Task instructions: From the line that contains "REISSVERSCHLÜSSE" to the final line of the records below, print each line exactly and leave every picture out.

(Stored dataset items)
------------------------
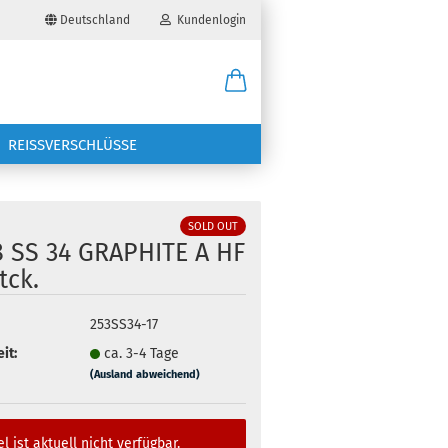
Deutschland
Kundenlogin
il
REISSVERSCHLÜSSE
wort
SOLD OUT
8 SS 34 GRAPHITE A HF
tck.
erstellen
253SS34-17
ort vergessen?
it:
ca. 3-4 Tage
(Ausland abweichend)
el ist aktuell nicht verfügbar.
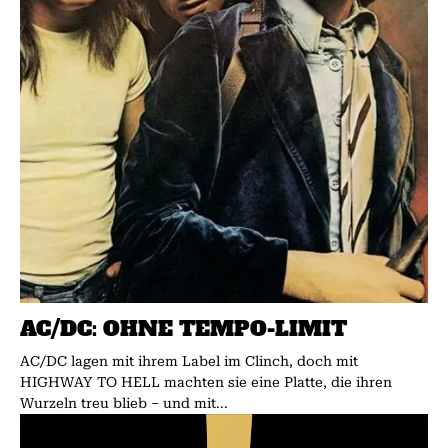
AC/DC: OHNE TEMPO-LIMIT
AC/DC lagen mit ihrem Label im Clinch, doch mit
HIGHWAY TO HELL machten sie eine Platte, die ihren
Wurzeln treu blieb – und mit...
------------------------
Written reply:
REISSVERSCHLÜSSE
wort
SOLD OUT
8 SS 34 GRAPHITE A HF
tck.
erstellen
253SS34-17
ort vergessen?
it:
ca. 3-4 Tage
(Ausland abweichend)
el ist aktuell nicht verfügbar.
AC/DC: OHNE TEMPO-LIMIT
AC/DC lagen mit ihrem Label im Clinch, doch mit
HIGHWAY TO HELL machten sie eine Platte, die ihren
Wurzeln treu blieb – und mit...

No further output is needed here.